Where the word "einzelnen" occurs in a line of the data, return the whole line.

(Dataset excerpts)
###

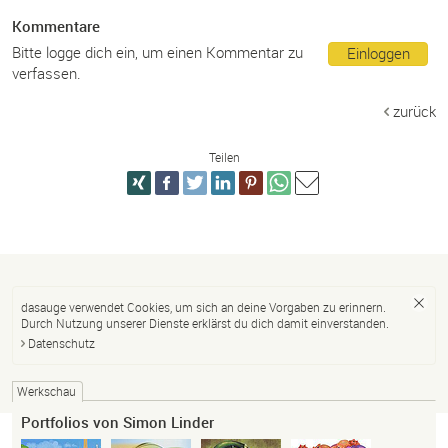
Kommentare
Bitte logge dich ein, um einen Kommentar zu
Einloggen
verfassen.
zurück
Teilen
dasauge verwendet Cookies, um sich an deine Vorgaben zu erinnern.
Durch Nutzung unserer Dienste erklärst du dich damit einverstanden.
Datenschutz
Werkschau
Portfolios von Simon Linder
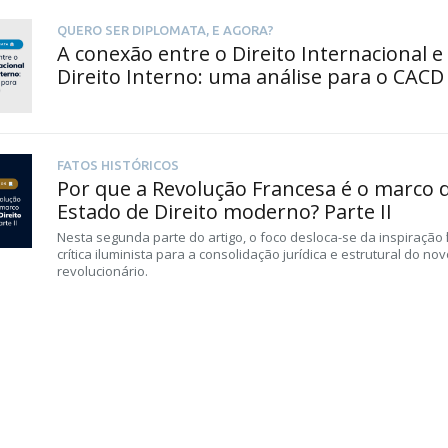
QUERO SER DIPLOMATA, E AGORA?
A conexão entre o Direito Internacional e
Direito Interno: uma análise para o CACD
FATOS HISTÓRICOS
Por que a Revolução Francesa é o marco 
Estado de Direito moderno? Parte II
Nesta segunda parte do artigo, o foco desloca-se da inspiração fil
crítica iluminista para a consolidação jurídica e estrutural do no
revolucionário.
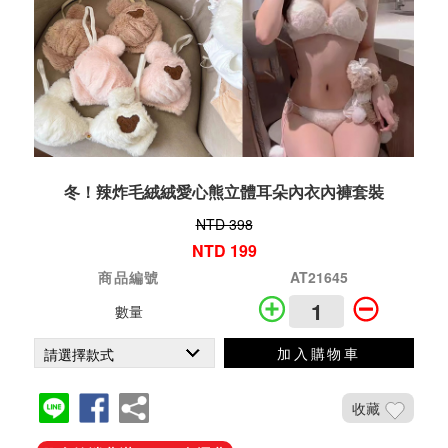
冬！辣炸毛絨絨愛心熊立體耳朵內衣內褲套裝
NTD 398
NTD 199
商品編號
AT21645
數量
加入購物車
收藏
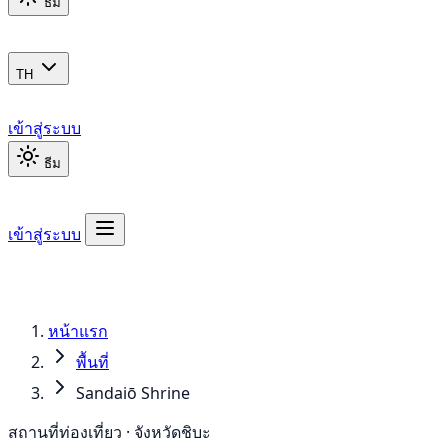
ธีม
TH
เข้าสู่ระบบ
ธีม
เข้าสู่ระบบ
หน้าแรก
พื้นที่
Sandaiō Shrine
สถานที่ท่องเที่ยว · จังหวัดชิบะ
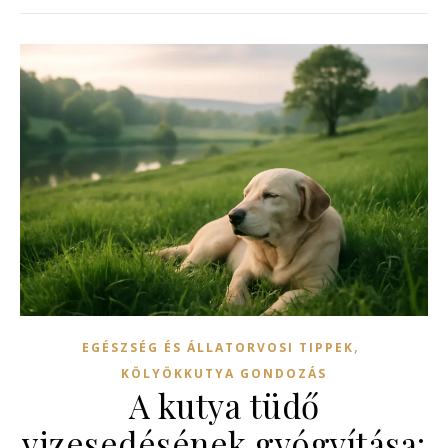
,
EGÉSZSÉG ÉS ÁLLATORVOSI TIPPEK
KÖLYÖKKUTYA GONDOZÁS
A kutya tüdő
vizesedésének gyógyítása:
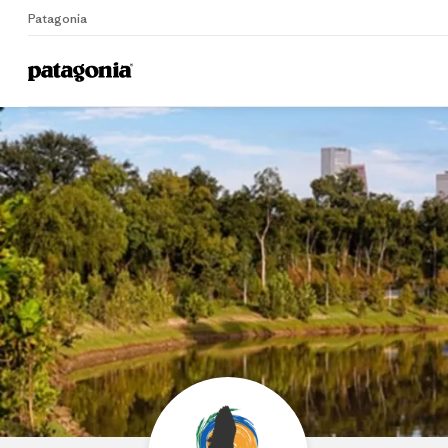
Patagonia
Home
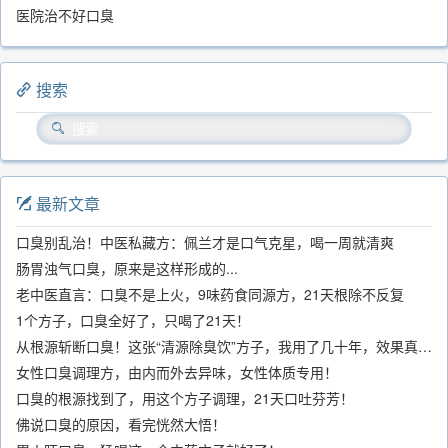
医院治不好口臭
搜索
最新文章
口臭别乱治！中医私藏方：佩兰才是口气克星，喝一周就清爽
肠胃浊气口臭，原来是这样形成的...
老中医直言：口臭不是上火，9味药食同源方，21天根除不反复
1个方子，口臭全好了，只喝了21天！
从根源斩断口臭！这张“清源除臭饮”方子，我用了几十年，效果真不错
女性口臭调理方，由内而外去异味，女性体质专用！
口臭的根源找到了，用这个方子调理，21天口吐芬芳！
佛说口臭的原因，看完恍然大悟！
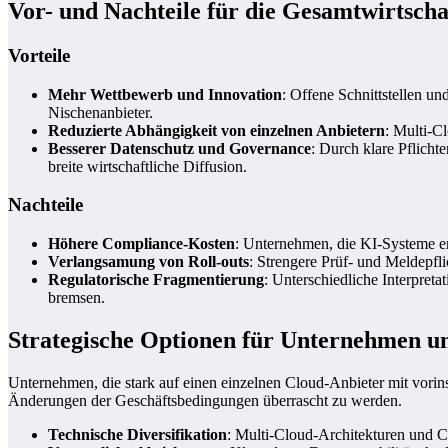
Vor- und Nachteile für die Gesamtwirtscha
Vorteile
Mehr Wettbewerb und Innovation
: Offene Schnittstellen u
Nischenanbieter.
Reduzierte Abhängigkeit von einzelnen Anbietern
: Multi-C
Besserer Datenschutz und Governance
: Durch klare Pflich
breite wirtschaftliche Diffusion.
Nachteile
Höhere Compliance-Kosten
: Unternehmen, die KI-Systeme en
Verlangsamung von Roll-outs
: Strengere Prüf- und Meldepfl
Regulatorische Fragmentierung
: Unterschiedliche Interpre
bremsen.
Strategische Optionen für Unternehmen u
Unternehmen, die stark auf einen einzelnen Cloud-Anbieter mit vorinst
Änderungen der Geschäftsbedingungen überrascht zu werden.
Technische Diversifikation
: Multi-Cloud-Architekturen und C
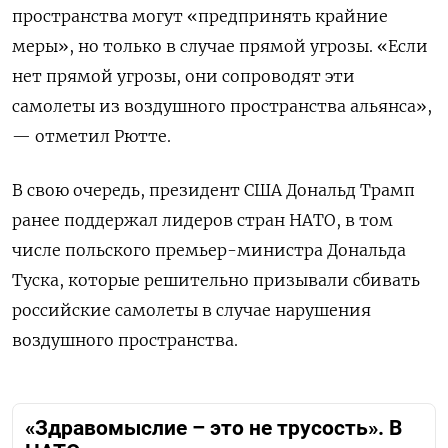
пространства могут «предпринять крайние
меры», но только в случае прямой угрозы. «Если
нет прямой угрозы, они сопроводят эти
самолеты из воздушного пространства альянса»,
— отметил Рютте.
В свою очередь, президент США Дональд Трамп
ранее поддержал лидеров стран НАТО, в том
числе польского премьер-министра Дональда
Туска, которые решительно призывали сбивать
российские самолеты в случае нарушения
воздушного пространства.
«Здравомыслие – это не трусость». В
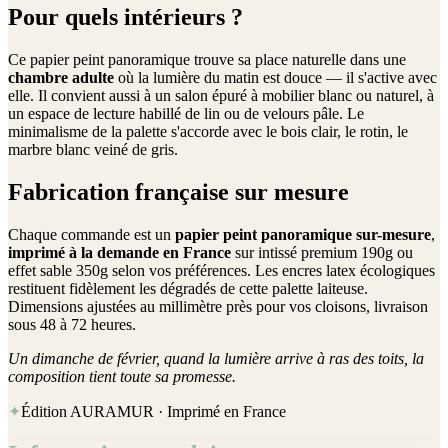
Pour quels intérieurs ?
Ce papier peint panoramique trouve sa place naturelle dans une
chambre adulte
où la lumière du matin est douce — il s'active avec
elle. Il convient aussi à un salon épuré à mobilier blanc ou naturel, à
un espace de lecture habillé de lin ou de velours pâle. Le
minimalisme de la palette s'accorde avec le bois clair, le rotin, le
marbre blanc veiné de gris.
Fabrication française sur mesure
Chaque commande est un
papier peint panoramique sur-mesure
,
imprimé à la demande en France
sur intissé premium 190g ou
effet sable 350g selon vos préférences. Les encres latex écologiques
restituent fidèlement les dégradés de cette palette laiteuse.
Dimensions ajustées au millimètre près pour vos cloisons, livraison
sous 48 à 72 heures.
Un dimanche de février, quand la lumière arrive à ras des toits, la
composition tient toute sa promesse.
✦
Édition AURAMUR · Imprimé en France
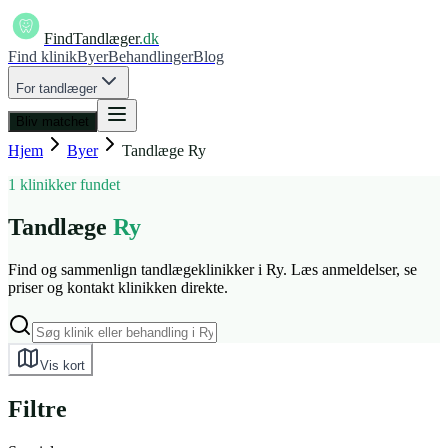
FindTandlæger
.dk
Find klinik
Byer
Behandlinger
Blog
For tandlæger
Bliv matchet
Hjem
Byer
Tandlæge
Ry
1 klinikker fundet
Tandlæge
Ry
Find og sammenlign tandlægeklinikker i Ry. Læs anmeldelser, se
priser og kontakt klinikken direkte.
Vis kort
Filtre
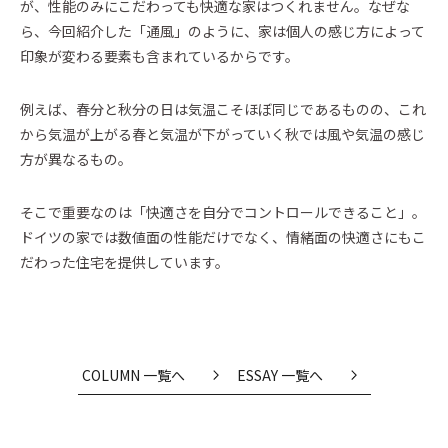
が、性能のみにこだわっても快適な家はつくれません。なぜな
ら、今回紹介した「通風」のように、家は個人の感じ方によって
印象が変わる要素も含まれているからです。
例えば、春分と秋分の日は気温こそほぼ同じであるものの、これ
から気温が上がる春と気温が下がっていく秋では風や気温の感じ
方が異なるもの。
そこで重要なのは「快適さを自分でコントロールできること」。
ドイツの家では数値面の性能だけでなく、情緒面の快適さにもこ
だわった住宅を提供しています。
COLUMN 一覧へ
ESSAY 一覧へ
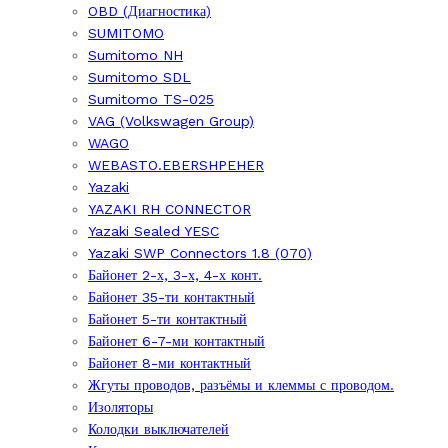
OBD (Диагностика)
SUMITOMO
Sumitomo NH
Sumitomo SDL
Sumitomo TS-025
VAG (Volkswagen Group)
WAGO
WEBASTO.EBERSHPEHER
Yazaki
YAZAKI RH CONNECTOR
Yazaki Sealed YESC
Yazaki SWP Connectors 1.8 (070)
Байонет 2-х, 3-х, 4-х конт.
Байонет 35-ти контактный
Байонет 5-ти контактный
Байонет 6-7-ми контактный
Байонет 8-ми контактный
Жгуты проводов, разъёмы и клеммы с проводом.
Изоляторы
Колодки выключателей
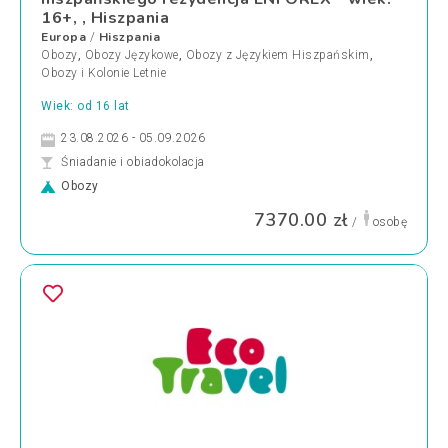
16+, , Hiszpania
Europa
Hiszpania
/
Obozy
,
Obozy Językowe
,
Obozy z Językiem Hiszpańskim
,
Obozy i Kolonie Letnie
Wiek: od 16 lat
23.08.2026 - 05.09.2026
Śniadanie i obiadokolacja
Obozy
7370.00 zł
/
osobę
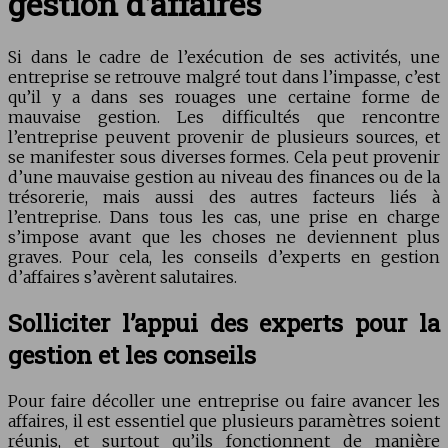
gestion d’affaires
Si dans le cadre de l’exécution de ses activités, une
entreprise se retrouve malgré tout dans l’impasse, c’est
qu’il y a dans ses rouages une certaine forme de
mauvaise gestion. Les difficultés que rencontre
l’entreprise peuvent provenir de plusieurs sources, et
se manifester sous diverses formes. Cela peut provenir
d’une mauvaise gestion au niveau des finances ou de la
trésorerie, mais aussi des autres facteurs liés à
l’entreprise. Dans tous les cas, une prise en charge
s’impose avant que les choses ne deviennent plus
graves. Pour cela, les conseils d’experts en gestion
d’affaires s’avèrent salutaires.
Solliciter l’appui des experts pour la
gestion et les conseils
Pour faire décoller une entreprise ou faire avancer les
affaires, il est essentiel que plusieurs paramètres soient
réunis, et surtout qu’ils fonctionnent de manière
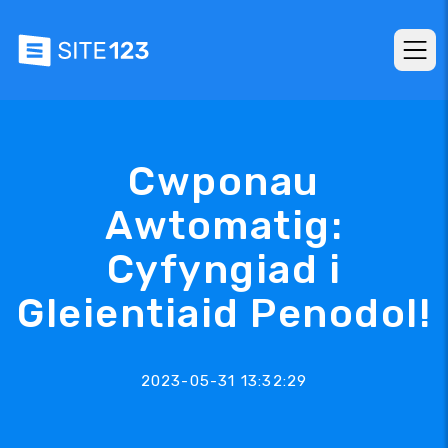
Cwponau
Awtomatig:
Cyfyngiad i
Gleientiaid Penodol!
2023-05-31 13:32:29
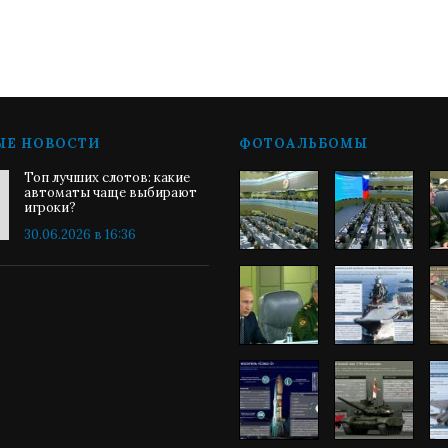
ЫЕ НОВОСТИ
ФОТОАЛЬБОМЫ
Топ лучших слотов: какие
автоматы чаще выбирают
игроки?
30.06.2026 в 16:36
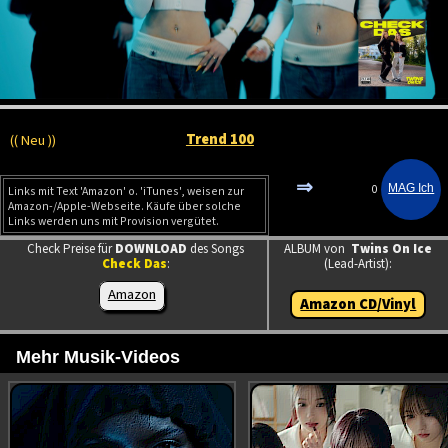
Trend 100
(( Neu ))
⇒
0
Links mit Text 'Amazon' o. 'iTunes', weisen zur
Amazon-/Apple-Webseite. Käufe über solche
Links werden uns mit Provision vergütet.
Check Preise für
DOWNLOAD
des Songs
ALBUM von
Twins On Ice
Check Das
:
(Lead-Artist):
Amazon
Amazon CD/Vinyl
Mehr Musik-Videos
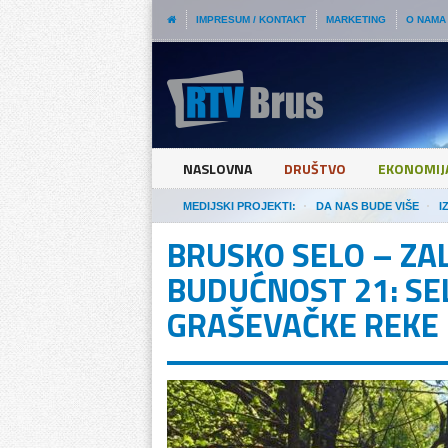
IMPRESUM / KONTAKT
MARKETING
O NAMA
NASLOVNA
DRUŠTVO
EKONOMIJ
MEDIJSKI PROJEKTI:
DA NAS BUDE VIŠE
I
BRUSKO SELO – ZA
BUDUĆNOST 21: SEL
GRAŠEVAČKE REKE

###

■ SOLUTION FOR THIS TASK
Reduzierte Abhängigkeit von einzelnen Anbietern
Unternehmen, die stark auf einen einzelnen Cloud-Anbieter mit vorinst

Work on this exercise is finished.